Problem to solve -
Pick up at the line with "1С-Рарус Тиражные решения". Write it out exactly, along with each later line through the end of the data, and nothing more.

Dataset records -

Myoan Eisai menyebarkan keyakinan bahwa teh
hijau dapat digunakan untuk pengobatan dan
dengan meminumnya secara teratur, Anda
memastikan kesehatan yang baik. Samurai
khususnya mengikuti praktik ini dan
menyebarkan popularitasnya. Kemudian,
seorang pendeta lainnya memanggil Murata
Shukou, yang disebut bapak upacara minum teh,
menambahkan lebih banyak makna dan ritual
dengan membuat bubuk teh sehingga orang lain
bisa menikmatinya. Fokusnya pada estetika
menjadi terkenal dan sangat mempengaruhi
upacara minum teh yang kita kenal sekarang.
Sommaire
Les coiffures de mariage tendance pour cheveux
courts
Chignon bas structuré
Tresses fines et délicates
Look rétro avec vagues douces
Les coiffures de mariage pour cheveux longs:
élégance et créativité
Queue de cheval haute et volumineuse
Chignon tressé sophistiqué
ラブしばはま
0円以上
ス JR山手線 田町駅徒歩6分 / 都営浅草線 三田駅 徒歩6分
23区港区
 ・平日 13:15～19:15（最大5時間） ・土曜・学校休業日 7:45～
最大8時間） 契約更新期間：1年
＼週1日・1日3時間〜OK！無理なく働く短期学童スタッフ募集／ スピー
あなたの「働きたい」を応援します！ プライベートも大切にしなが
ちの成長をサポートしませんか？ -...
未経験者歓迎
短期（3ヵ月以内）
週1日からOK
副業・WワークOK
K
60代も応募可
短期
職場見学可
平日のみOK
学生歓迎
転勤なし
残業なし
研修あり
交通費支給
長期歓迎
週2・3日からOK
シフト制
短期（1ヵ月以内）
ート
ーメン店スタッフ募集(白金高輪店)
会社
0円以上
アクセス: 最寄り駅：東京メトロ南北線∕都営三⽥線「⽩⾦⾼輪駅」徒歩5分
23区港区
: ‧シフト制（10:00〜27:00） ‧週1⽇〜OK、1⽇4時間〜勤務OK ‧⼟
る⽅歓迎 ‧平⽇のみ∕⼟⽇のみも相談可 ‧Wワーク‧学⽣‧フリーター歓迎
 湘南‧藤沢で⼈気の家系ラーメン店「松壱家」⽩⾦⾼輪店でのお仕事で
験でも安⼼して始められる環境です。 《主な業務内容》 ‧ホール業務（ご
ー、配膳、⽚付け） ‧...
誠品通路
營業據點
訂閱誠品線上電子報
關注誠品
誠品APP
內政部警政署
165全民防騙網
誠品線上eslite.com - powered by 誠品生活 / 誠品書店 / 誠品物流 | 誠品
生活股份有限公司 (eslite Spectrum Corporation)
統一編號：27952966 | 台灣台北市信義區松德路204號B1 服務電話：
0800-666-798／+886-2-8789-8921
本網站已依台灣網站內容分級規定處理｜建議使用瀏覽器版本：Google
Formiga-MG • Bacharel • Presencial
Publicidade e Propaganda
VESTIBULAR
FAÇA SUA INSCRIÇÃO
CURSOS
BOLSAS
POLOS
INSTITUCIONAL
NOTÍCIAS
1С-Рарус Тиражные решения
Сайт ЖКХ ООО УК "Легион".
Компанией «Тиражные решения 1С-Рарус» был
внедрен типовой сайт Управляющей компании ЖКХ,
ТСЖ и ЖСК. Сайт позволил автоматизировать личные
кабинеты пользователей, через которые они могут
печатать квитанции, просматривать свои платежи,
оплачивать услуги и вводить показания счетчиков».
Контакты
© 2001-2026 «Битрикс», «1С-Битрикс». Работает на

The answer -
1С-Рарус Тиражные решения
Сайт ЖКХ ООО УК "Легион".
Компанией «Тиражные решения 1С-Рарус» был
внедрен типовой сайт Управляющей компании ЖКХ,
ТСЖ и ЖСК. Сайт позволил автоматизировать личные
кабинеты пользователей, через которые они могут
печатать квитанции, просматривать свои платежи,
оплачивать услуги и вводить показания счетчиков».
Контакты
© 2001-2026 «Битрикс», «1С-Битрикс». Работает на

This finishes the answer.